Ama gerçekten kimse nasıl olduğunu merak etmiyor, ihtiyacın olduğunda telefon açıp yardım alacağın birine ulaşmak neredeyse imkansız. Her gün birlikteyken en iyi dost ve arkadaş gibi davrandıkların evlerine döndükten sonra yoklar, görünmez olmuşlar.
Bizim kültür ise tam tersi, ‘sevdim mi tam severim, sevmezsem de silerim’ sertliğinde. Duygusallık tavan, fikirler ve duygular çok hızlı ve zıt kutuplarda değişebiliyor.
Dikkat edin, mahallenizde, okulda veya iş yerinizde hepimizin çok iyi geçindiklerimiz veya hiç anlaşamadıklarımız vardır. Zaten çok politik davranmayı beceremeyiz, gösteririz duygularımızı, yarım ağızla ‘merhaba ya da afiyet olsunlar, yemeğe inerken diğer gruba haber vermeyelim’ boldur bizde.

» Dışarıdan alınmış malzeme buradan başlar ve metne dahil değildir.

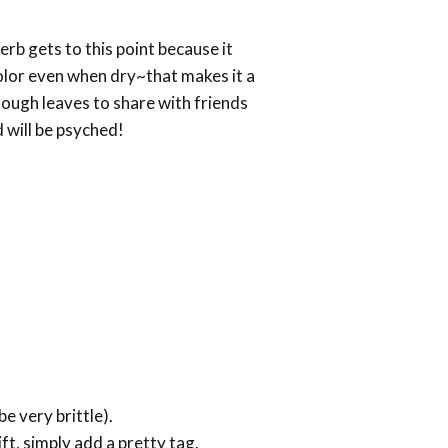
herb gets to this point because it
color even when dry~that makes it a
nough leaves to share with friends
 will be psyched!
e very brittle).
ft, simply add a pretty tag.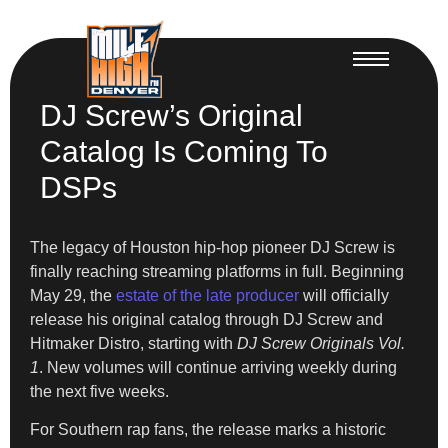
DJ Screw’s Original
Catalog Is Coming To
DSPs
The legacy of Houston hip-hop pioneer DJ Screw is
finally reaching streaming platforms in full. Beginning
May 29, the
estate of the late producer
will officially
release his original catalog through DJ Screw and
Hitmaker Distro, starting with
DJ Screw Originals Vol.
1
. New volumes will continue arriving weekly during
the next five weeks.
For Southern rap fans, the release marks a historic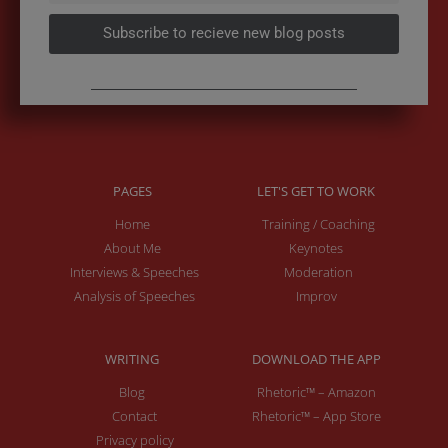
Subscribe to recieve new blog posts
PAGES
LET'S GET TO WORK
Home
Training / Coaching
About Me
Keynotes
Interviews & Speeches
Moderation
Analysis of Speeches
Improv
WRITING
DOWNLOAD THE APP
Blog
Rhetoric™ – Amazon
Contact
Rhetoric™ – App Store
Privacy policy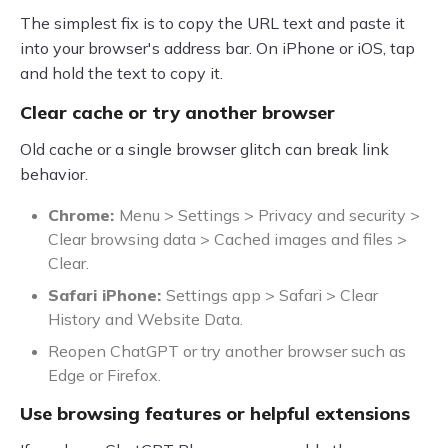
The simplest fix is to copy the URL text and paste it
into your browser's address bar. On iPhone or iOS, tap
and hold the text to copy it.
Clear cache or try another browser
Old cache or a single browser glitch can break link
behavior.
Chrome:
Menu > Settings > Privacy and security >
Clear browsing data > Cached images and files >
Clear.
Safari iPhone:
Settings app > Safari > Clear
History and Website Data.
Reopen ChatGPT or try another browser such as
Edge or Firefox.
Use browsing features or helpful extensions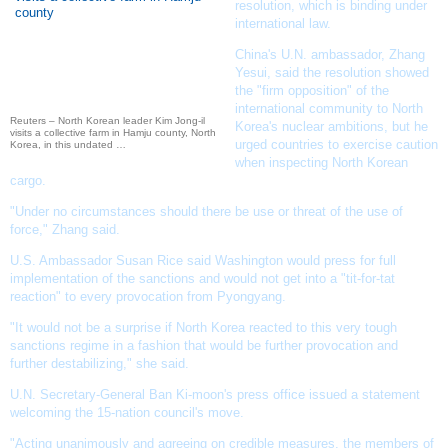
resolution, which is binding under
international law.
China's U.N. ambassador, Zhang
Yesui, said the resolution showed
the "firm opposition" of the
international community to North
Reuters – North Korean leader Kim Jong-il
Korea's nuclear ambitions, but he
visits a collective farm in Hamju county, North
urged countries to exercise caution
Korea, in this undated …
when inspecting North Korean
cargo.
"Under no circumstances should there be use or threat of the use of
force," Zhang said.
U.S. Ambassador Susan Rice said Washington would press for full
implementation of the sanctions and would not get into a "tit-for-tat
reaction" to every provocation from Pyongyang.
"It would not be a surprise if North Korea reacted to this very tough
sanctions regime in a fashion that would be further provocation and
further destabilizing," she said.
U.N. Secretary-General Ban Ki-moon
's press office issued a statement
welcoming the 15-nation council's move.
"Acting unanimously and agreeing on credible measures, the members of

İş böyle olunca çevremizi oluşturan insanlar ve fikirleri de hayatımızda çok önemli oluyor.
Bazen kendimize gelmemiz ve kendimizi onarmamız aylarımızı, yıllarımızı alıyor. Çevremizden destekler istiyoruz, tek başına altından kalkamıyoruz. Dikkatimizi dağıtan, istemediğimiz şekilde sonuçlanan, asla içinde olmak istemeyeceğimiz şeylerin olduğu ve yaşandığı topluluklarda yaşıyoruz, yaşamak zorunda kalıyoruz.
Daha iyisi olduğunu biliyoruz, daha iyisini yapmak için çaba sarf ediyoruz, destek alıyoruz ama yetersiz kalıyor. Kırılıyoruz, dökülüyoruz, parçalara ayrılıyoruz. Yeniden başlamak için enerjimizi, gücümüzü, motivasyonumuzu kaybediyoruz.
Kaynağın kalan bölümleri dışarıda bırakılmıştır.